We don’t get to tell someone to have hope in the midst of suffering because hope in the midst of suffering is a miracle and a surprise. All you can do is be in awe if it happens.
Again, it’s not a formula, but I will say, I have seen it. Suffering, that produces perseverance and stubbornness like no other. It’s almost scary to see, the drive in their eyes when you know they’ve known hunger. And character, whew the personalities that I’ve seen who’s been through some real crazy stuff, they are characters.
There’s a word I like in Korean, KKI. I’m not at all sure if this is at all the epidemiology of the word, but I think it defines the word well. It’s like, the Chinese word for energy, chi, which in Korean is gi, but KKI is like an extra cool factor energy, KKI. It’s kind of like the African-American culture of a thing called ‘swag,’ it’s just like style, like even in the smallest ways of how a person walks, how they carry themselves, how they talk. To me, that’s why I think of when I think of hope from suffering. Like where d’you get that? That kki, that style, that swag, that energy, I don’t recognize it, I can’t even name it, it’s just, you’re just in awe.
I love dance. Fun fact, I was in a hip hop dance team when I was in college. And in dance, especially in what you call street dance, these new moves that come out of literally off the streets like New York or the Bay area, that become so popular that they end up being picked up by pop stars years later. It happened with the “moon walk” with Michael Jackson and just about every other dance move you’ve seen on TV. The history of these dance moves many times come from, strife.
Take Voguing for example. You might’ve heard it from pop culture, Madonna had a song called Vogue. But it originates from Harlem dance clubs of Black and Latina gay and trans folks. The form is fun and powerful, drawing out so much confidence and strength when you try to do the moves. It’s a statement. It’s art. It’s defiance. It’s beautiful.

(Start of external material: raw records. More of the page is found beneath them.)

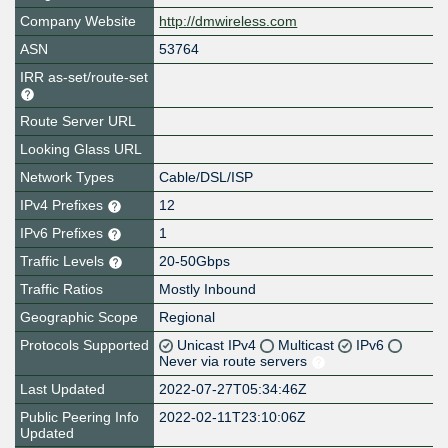
Company Website
http://dmwireless.com
ASN
53764
IRR as-set/route-set
Route Server URL
Looking Glass URL
Network Types
Cable/DSL/ISP
IPv4 Prefixes
12
IPv6 Prefixes
1
Traffic Levels
20-50Gbps
Traffic Ratios
Mostly Inbound
Geographic Scope
Regional
Protocols Supported
Unicast IPv4
Multicast
IPv6
Never via route servers
Last Updated
2022-07-27T05:34:46Z
Public Peering Info
2022-02-11T23:10:06Z
Updated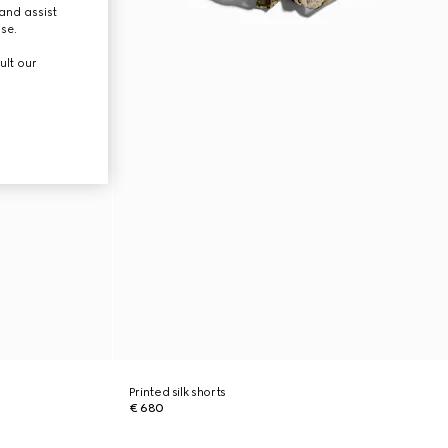
and assist
use.
ult our
Printed silk shorts
€ 680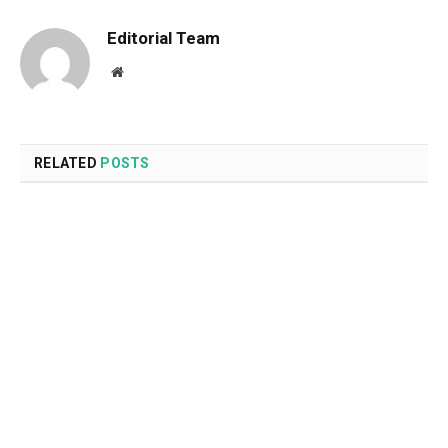
Editorial Team
Website
RELATED
POSTS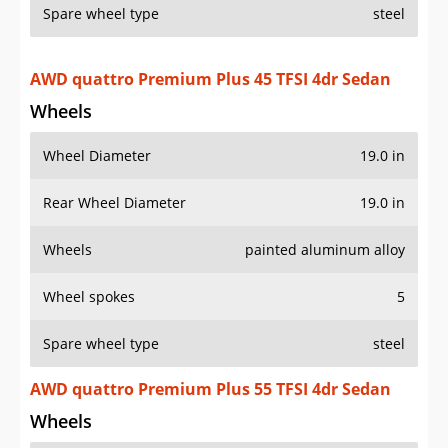
Spare wheel type
steel
AWD quattro Premium Plus 45 TFSI 4dr Sedan
Wheels
Wheel Diameter
19.0 in
Rear Wheel Diameter
19.0 in
Wheels
painted aluminum alloy
Wheel spokes
5
Spare wheel type
steel
AWD quattro Premium Plus 55 TFSI 4dr Sedan
Wheels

Another example is one called Turfing, from the Bay Area. Turf, which means Taking Up Room on the Floor. I can’t explain it. So here’s a clip. It’s four minutes but it’s such a beautiful embodiment and display of suffering producing perseverance and perseverance character and character hope that I’d like to yield my time of words and talking to just see it and feel it.
Take a look https://www.youtube.com/watch?v=JQRRnAhmB58
Here’s one of the comments from the video-
This the stuff that make a real one shed a tear, this video ain’t about dancing, it’s about mentally escaping a place you are physically in. East Oakland is as tragic as it gets, they filmed this after one of their Patna’s got murdered, you can feel their pain. Oakland made me tough but I’m glad I don’t live there no more. If you from the hood, it’s the goal is simple, get out and give back
Your suffering, I’m sorry that it happened to you, and that it can be hard. And if it’s been too hard that you can’t just look around and find hope, that’s not your fault. But I pray, that the gift of grace will be upon you, taking you through, and that the love of God may be poured into your hearts, that you may indeed, experience endurance and strength, resilience, that will build you up and make you into a beautiful image of God at full display like these guys, that no may what may befall, you will have friends you can smile and dance with, with power and freedom. May this be our life in the spirit. Amen.